A Year of Creating Dangerously, Day 282: Disturbing the Comfortable

Comfort the disturbed disturb the comfortable

Sometimes “creating dangerously” means doing things that take you to a place outside your comfort zone.

Any artist could tell you about the rut that they may be in or have been in. Artists are as prone as anyone else to falling back to the comfortable, to creating what comes easy and what is generally appreciated by the public. Certainly, there is nothing wrong with this. Pursuing and languishing in the comfortable is very human. In fact, it makes logical sense even from a strictly biological perspective. But it may be the case that artists, more than other people, get increasingly and rapidly agitated by the comfortable. To me, I believe this is something to ask yourself if you are wondering if you are a creative person: Are you happy with comfortable? Or do you find yourself, against all logic, disturbing  your own comfortable after awhile?

If you answered, “Yes… and no” to the first question and “YES!” to the second, you could have a creative spirit.

Artists play many roles in society but the one that often makes their creativity dangerous is the need/drive to shake up the comfortable. Often this need/drive comes strictly from within, the personal need/drive to shake up your own mind and soul and perspectives. When art comes of that need/drive and gets splashed up somewhere or recorded or put on film or written down or danced across a stage or spoken or screamed, it becomes the clarion call of the disturbed disturbing the comfortable. This most often is not accepted at first by society. People can label this as insane or warped or twisted. They are not altogether wrong. Art does depict the unstable, it can be warped, and it can present something twisted from the norms of reality.

But that is creativity dangerously poking holes in the status quo. That is the creative spirit haunting the nice, sterile home in the suburbs. That is art helping us all to see that there is far more to life than existing, than buying shit you don’t need, than whiling away the hours staring at screens, than forgetting that your humanity means life and action and thought and love and touch and anger and laughter and sadness and grief and delicious food and conversation and sex and contemplation and taking huge gulps of fresh air under towering trees with growing things underfoot.

It also means philosophizing like an idiot in a blog.

When artists do step out of their own comfort zone they also do another service: They comfort the disturbed. “The Scream” by Edvard Munch may seem a very disturbing piece of art on the surface, but if you are someone who has struggled with mental illness, the weight and frenzy of depression and anxiety, this painting is a balm, a comfort to your soul, a message that you are not alone in your pain.

scream-1893-16_2514

Edvard Munch, The Scream, 1893

Some may think all art should present the beautiful, the placid, the happy trees and peaceful landscapes.
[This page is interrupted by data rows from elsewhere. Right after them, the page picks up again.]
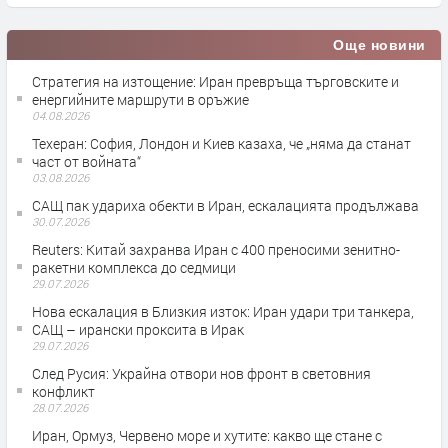
Още новини
Стратегия на изтощение: Иран превръща търговските и
енергийните маршрути в оръжие
04.08.2026
Teхеран: София, Лондон и Киев казаха, че „няма да станат
част от войната“
03.08.2026
САЩ пак удариха обекти в Иран, ескалацията продължава
30.07.2026
Reuters: Китай захранва Иран с 400 преносими зенитно-
ракетни комплекса до седмици
29.07.2026
Нова ескалация в Близкия изток: Иран удари три танкера,
САЩ – ирански проксита в Ирак
29.07.2026
След Русия: Украйна отвори нов фронт в световния
конфликт
28.07.2026
Иран, Ормуз, Червено море и хутите: какво ще стане с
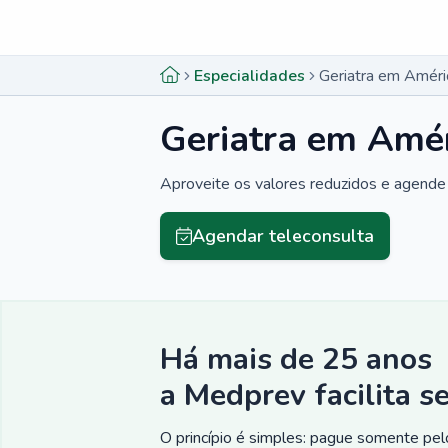
Menu lateral
Menu lateral
Especialidades
Geriatra em Améri
Geriatra em Amér
Aproveite os valores reduzidos e agende 
Agendar teleconsulta
Há mais de 25 anos
a Medprev facilita s
O princípio é simples: pague somente pelo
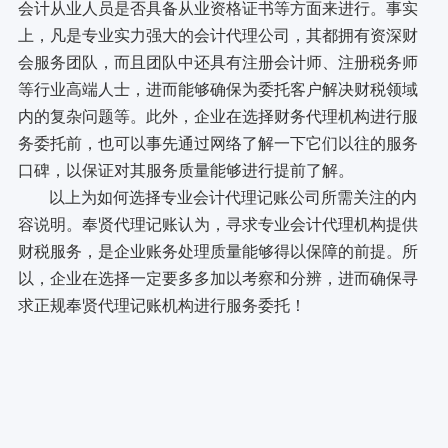
会计从业人员是否具备从业资格证书等方面来进行。事实
上，凡是专业实力强大的会计代理公司，其都拥有资深财
会服务团队，而且团队中还具有注册会计师、注册税务师
等行业高端人士，进而能够确保为委托客户解决财税领域
内的复杂问题等。此外，企业在选择财务代理机构进行服
务委托前，也可以事先通过网络了解一下它们以往的服务
口碑，以保证对其服务质量能够进行提前了解。
以上为如何选择专业会计代理记账公司所需关注的内
容说明。奉贤代理记账认为，寻求专业会计代理机构提供
财税服务，是企业账务处理质量能够得以保障的前提。所
以，企业在选择一定要多多加以考察和分辨，进而确保寻
求正规奉贤代理记账机构进行服务委托！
I’ll be the first to tell you that I need that from art. But I am also understanding more and more the need for the opposite. The human experience is so varied, so different from one soul to another, from one set of experiences to another, that art must reflect that truth. In fact, it is a major contribution art gives to humankind: A way to express what is often inexpressible. Art gives hope to humankind, no matter how messed up we are or how messed up we have made things.

This past week I decided it was time to shake things up for myself a bit. Focusing on creativity and my own approach to art this year has given me many opportunities to experiment and to become just a bit more bold in doing so. I went to a familiar form for me: water color pencils. I just made an abstract design on paper, not really knowing what it was going to be. When I finished I wasn’t all that happy with it so I grabbed a pen and drew a figure, purposely staying away from all the “rules” of figure drawing that are ingrained in my head. I came up with the figure in the image at the top of this blog. The hands were huge, the torso twisted and emaciated-looking, the proportions all wrong. As I looked at it a quote by Banksy came to mind, a quote I had put in this blog last week in my series of “Living Out Loud” quotes:

“Art should comfort the disturbed and disturb the comfortable.”

I scribbled part of that phrase along the edge of the figure. Then I realized that I was drawing inspiration from those words I had looked up and recorded the week before. And that I was actually working at disturbing my own sense of comfortable. Tomorrow I’ll share with you the next step in my own thought process. Art is, most definitely, a process, seemingly without end, and that process led me to develop this concept more.